If I read a scripture that appears to indicate God is unjust, cruel or evil, by His own standards and by the virtues Christ espoused, I assume I’ve misunderstood it and seek to understand how, rather than try to find loopholes around a good, loving god tossing people into eternal fire

The point is that Jesus is contrasting the ones who can only kill the body and do nothing more, to the one who can kill the body and also kill the soul. Apart from resurrection and/or the continuing existence of the spirit, those who kill the body must also be killing the mental and emotional life so far as that naturally goes! There would be no point to making the contrast at all, if the soul here only meant the mental/emotional life of the spirit-inhabited body. Whoever it is Jesus says we’re supposed to fear, it’s someone who can do more than the people whom He says not to fear who can only kill the body – and who cannot throw both body and soul into Gehenna. So Gehenna here also means something more than an earthly grave for bodies.

I fully acknowledge that Jesus might very well mean two different things by the same term for ‘fear’ here.

But obviously Jesus cannot be saying that we ought to adore with numinous ‘fear’ (for want of a better term) Satan or sin! – much less that we ought to numinously adore Satan and/or sin instead of not being safety-wary of those who can only kill the body and after that can do nothing more (like kill/destroy the soul as well as the body, including by throwing both into Gehenna). So to bring up the possibility of distinctive contrasting term usage here only makes sense if God/the Father is the One Whom Jesus means we ought to (numinously) fear instead of those other persons.

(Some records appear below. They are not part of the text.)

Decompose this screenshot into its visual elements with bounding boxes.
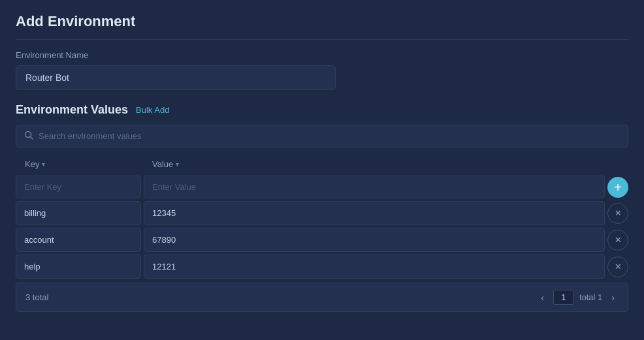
key-column-header: Key ▾ xyxy=(25,159,152,169)
page-number-input[interactable] xyxy=(553,290,574,305)
search-bar xyxy=(16,125,628,147)
remove-row-button[interactable]: ✕ xyxy=(607,230,628,251)
env-name-input[interactable] xyxy=(16,65,336,90)
table-row: account 67890 ✕ xyxy=(16,228,628,252)
add-entry-button[interactable]: + xyxy=(607,177,628,198)
env-values-title: Environment Values xyxy=(16,103,128,117)
value-cell: 12121 xyxy=(144,255,605,279)
value-cell: 12345 xyxy=(144,201,605,225)
remove-row-button[interactable]: ✕ xyxy=(607,256,628,277)
close-icon: ✕ xyxy=(615,262,622,271)
key-cell: billing xyxy=(16,201,141,225)
key-cell: account xyxy=(16,228,141,252)
table-header: Key ▾ Value ▾ xyxy=(16,155,628,173)
value-cell: 67890 xyxy=(144,228,605,252)
close-icon: ✕ xyxy=(615,235,622,245)
pagination-bar: 3 total ‹ total 1 › xyxy=(16,283,628,312)
next-page-button[interactable]: › xyxy=(607,291,619,304)
env-name-section: Environment Name xyxy=(16,50,628,90)
remove-row-button[interactable]: ✕ xyxy=(607,203,628,224)
new-key-input[interactable] xyxy=(16,176,141,198)
pagination-controls: ‹ total 1 › xyxy=(537,290,619,305)
search-input[interactable] xyxy=(39,131,620,141)
svg-line-1 xyxy=(31,137,33,140)
page-title: Add Environment xyxy=(16,13,628,40)
close-icon: ✕ xyxy=(615,208,622,218)
total-count: 3 total xyxy=(25,292,48,302)
table-row: billing 12345 ✕ xyxy=(16,201,628,225)
value-column-header: Value ▾ xyxy=(152,159,628,169)
rows-container: billing 12345 ✕ account 67890 ✕ help 121… xyxy=(16,201,628,279)
key-cell: help xyxy=(16,255,141,279)
env-values-header: Environment Values Bulk Add xyxy=(16,103,628,117)
key-sort-icon: ▾ xyxy=(42,161,45,168)
bulk-add-link[interactable]: Bulk Add xyxy=(136,105,169,115)
env-values-section: Environment Values Bulk Add Key ▾ Value … xyxy=(16,103,628,312)
new-entry-row: + xyxy=(16,176,628,198)
env-name-label: Environment Name xyxy=(16,50,628,60)
new-value-input[interactable] xyxy=(144,176,605,198)
search-icon xyxy=(24,131,33,142)
page-total-label: total 1 xyxy=(579,292,602,302)
table-row: help 12121 ✕ xyxy=(16,255,628,279)
main-container: Add Environment Environment Name Environ… xyxy=(0,0,644,340)
value-sort-icon: ▾ xyxy=(176,161,179,168)
prev-page-button[interactable]: ‹ xyxy=(537,291,548,304)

Also, I’m somewhat dubious that even early tradition talked about Gehenna being in any sense the beginning of Satan’s kingdom (though that did start showing up later); but I defy anyone to argue from the NT (or even from the OT) that Gehenna is the beginning of Satan’s kingdom. Or that it refers to Satan’s kingdom at all (end or middle or whatever).

As I mentioned earlier upthread, NTW thinks this is referring to annihilation or at least to the preteristic fall of Jerusalem (he certainly doesn’t think the two ideas are mutually exclusive); but he elsewhere acknowledges and insists that God is the one Who annihilates, and I’m pretty sure he acknowledges God to be the authority behind the fall of Jerusalem.

I will also note that if these two parallel sayings (at somewhat different times and circumstances) are not meant to be prophetic of the fall of Jerusalem (and I don’t think they are), then of course they aren’t referring to God sending armies to destroy Jerusalem; so concluding that God is the one Jesus expects us to fear wouldn’t involve an example of that (in this case. I have to agree that God is treated elsewhere as the authority for the coming fall of Jerusalem.)

That is certainly a problem, but the texts do talk about God being the authority for that (even if not these particular texts).

I don’t think it sounds intolerant of you; and I’m pretty sure it’s better to weep over that belief than otherwise.

But as I was discussing over in another related thread, there are good theological reasons for God to insist on being authoritatively responsible even for allowing such things to happen.

And even then, the Shoah can only be baptized as a ‘Holocaust’ if God Himself is suffering with His people; and completely aside from whether what happened to the Nazi victims was sent as a specific punishment from God (for which we have no prophetic reason), God must suffer with those who fell in Jerusalem, too.

That’s also part of the point of Jesus applying the phoenix/mother-hen-in-fire imagery.